* [TASK TO CARRY OUT]: No line before the one containing "Научно-исследовательская деятельность" is to be output; retype exactly that line and all lines that follow it to the end of the records.

*** RECORDS TO PROCESS Section Begins ***

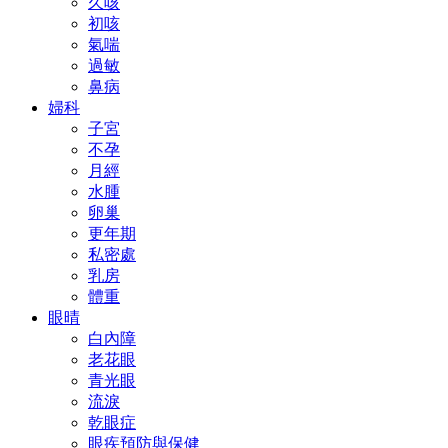
久咳
初咳
氣喘
過敏
鼻病
婦科
子宮
不孕
月經
水腫
卵巢
更年期
私密處
乳房
體重
眼晴
白內障
老花眼
青光眼
流淚
乾眼症
眼疾預防與保健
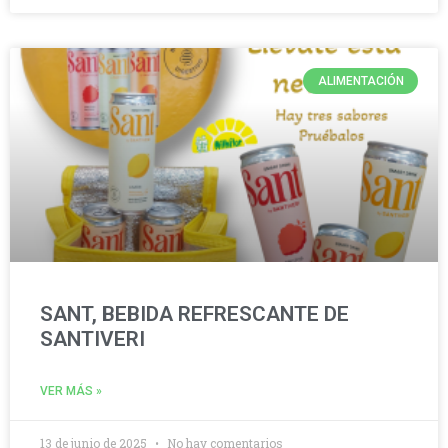
ALIMENTACIÓN
SANT, BEBIDA REFRESCANTE DE
SANTIVERI
VER MÁS »
13 de junio de 2025
No hay comentarios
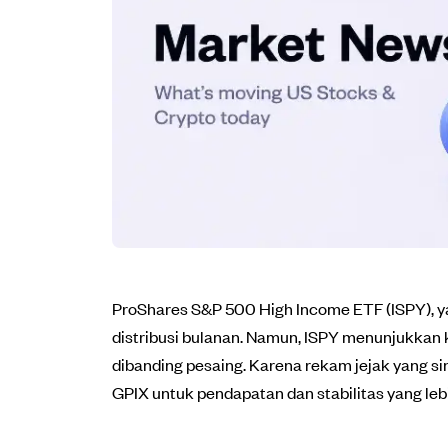
ProShares S&P 500 High Income ETF (ISPY), y
distribusi bulanan. Namun, ISPY menunjukkan k
dibanding pesaing. Karena rekam jejak yang sin
GPIX untuk pendapatan dan stabilitas yang lebi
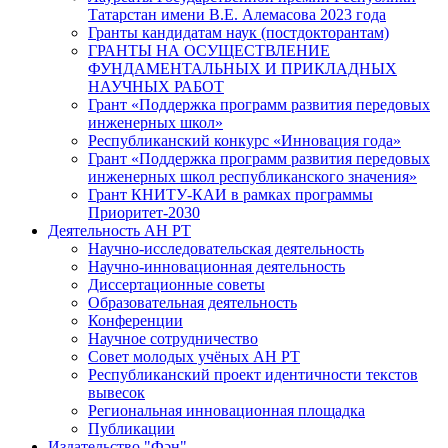
Татарстан имени В.Е. Алемасова 2023 года
Гранты кандидатам наук (постдокторантам)
ГРАНТЫ НА ОСУЩЕСТВЛЕНИЕ
ФУНДАМЕНТАЛЬНЫХ И ПРИКЛАДНЫХ
НАУЧНЫХ РАБОТ
Грант «Поддержка программ развития передовых
инженерных школ»
Республиканский конкурс «Инновация года»
Грант «Поддержка программ развития передовых
инженерных школ республиканского значения»
Грант КНИТУ-КАИ в рамках программы
Приоритет-2030
Деятельность АН РТ
Научно-исследовательская деятельность
Научно-инновационная деятельность
Диссертационные советы
Образовательная деятельность
Конференции
Научное сотрудничество
Совет молодых учёных АН РТ
Республиканский проект идентичности текстов
вывесок
Региональная инновационная площадка
Публикации
Издательство "Фән"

*** RECORDS TO PROCESS Section Ends ***

* [TASK RESULT]:
Научно-исследовательская деятельность
Научно-инновационная деятельность
Диссертационные советы
Образовательная деятельность
Конференции
Научное сотрудничество
Совет молодых учёных АН РТ
Республиканский проект идентичности текстов
вывесок
Региональная инновационная площадка
Публикации
Издательство "Фән"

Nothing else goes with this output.